- Saved data entries:
-----

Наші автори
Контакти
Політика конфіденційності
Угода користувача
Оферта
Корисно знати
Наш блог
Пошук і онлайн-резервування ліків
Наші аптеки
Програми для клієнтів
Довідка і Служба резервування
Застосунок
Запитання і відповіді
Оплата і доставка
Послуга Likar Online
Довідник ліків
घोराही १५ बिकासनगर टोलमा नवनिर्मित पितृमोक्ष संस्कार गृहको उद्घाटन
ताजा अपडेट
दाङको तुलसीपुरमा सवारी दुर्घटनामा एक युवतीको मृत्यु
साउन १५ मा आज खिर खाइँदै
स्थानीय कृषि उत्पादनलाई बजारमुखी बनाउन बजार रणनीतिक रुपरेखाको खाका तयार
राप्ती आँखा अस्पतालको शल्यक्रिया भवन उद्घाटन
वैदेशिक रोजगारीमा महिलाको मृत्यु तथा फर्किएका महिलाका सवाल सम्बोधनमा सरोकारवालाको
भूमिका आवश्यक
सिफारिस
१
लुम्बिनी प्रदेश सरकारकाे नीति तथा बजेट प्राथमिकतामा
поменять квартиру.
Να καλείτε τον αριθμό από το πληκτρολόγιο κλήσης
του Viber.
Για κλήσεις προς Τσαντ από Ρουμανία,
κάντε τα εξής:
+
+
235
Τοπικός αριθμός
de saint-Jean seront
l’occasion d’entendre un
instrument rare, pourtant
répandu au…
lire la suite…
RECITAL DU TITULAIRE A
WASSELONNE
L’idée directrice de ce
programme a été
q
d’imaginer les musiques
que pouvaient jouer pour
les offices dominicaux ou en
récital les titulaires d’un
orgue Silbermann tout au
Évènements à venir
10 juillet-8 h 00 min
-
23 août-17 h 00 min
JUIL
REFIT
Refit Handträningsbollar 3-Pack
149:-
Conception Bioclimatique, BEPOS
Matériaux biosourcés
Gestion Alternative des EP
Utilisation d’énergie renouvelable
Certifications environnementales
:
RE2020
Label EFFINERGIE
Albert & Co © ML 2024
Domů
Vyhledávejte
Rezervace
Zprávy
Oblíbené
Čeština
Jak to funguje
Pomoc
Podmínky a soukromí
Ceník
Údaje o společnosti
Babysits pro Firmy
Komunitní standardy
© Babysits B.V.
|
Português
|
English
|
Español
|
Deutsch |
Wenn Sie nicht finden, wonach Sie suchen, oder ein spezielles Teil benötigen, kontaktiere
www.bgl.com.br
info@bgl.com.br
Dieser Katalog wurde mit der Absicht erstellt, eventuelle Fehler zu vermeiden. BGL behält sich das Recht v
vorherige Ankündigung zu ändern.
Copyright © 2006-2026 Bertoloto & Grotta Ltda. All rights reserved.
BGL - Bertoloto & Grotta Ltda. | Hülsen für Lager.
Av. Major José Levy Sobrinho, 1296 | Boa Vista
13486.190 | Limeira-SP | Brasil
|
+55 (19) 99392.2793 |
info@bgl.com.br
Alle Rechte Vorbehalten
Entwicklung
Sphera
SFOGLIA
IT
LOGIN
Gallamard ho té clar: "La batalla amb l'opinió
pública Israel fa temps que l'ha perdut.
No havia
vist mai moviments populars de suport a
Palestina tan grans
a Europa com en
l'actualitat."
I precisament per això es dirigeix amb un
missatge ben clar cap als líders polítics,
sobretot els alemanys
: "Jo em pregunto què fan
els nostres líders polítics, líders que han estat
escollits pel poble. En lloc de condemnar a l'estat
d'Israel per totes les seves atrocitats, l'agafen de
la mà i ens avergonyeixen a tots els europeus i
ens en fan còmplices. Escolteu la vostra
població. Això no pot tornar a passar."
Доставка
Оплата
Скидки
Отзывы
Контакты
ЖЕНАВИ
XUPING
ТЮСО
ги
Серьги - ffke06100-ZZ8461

-----

- Work to be completed: The task calls for all lines in the entries that hold "polítics".

- Response to the task:
missatge ben clar cap als líders polítics,
els nostres líders polítics, líders que han estat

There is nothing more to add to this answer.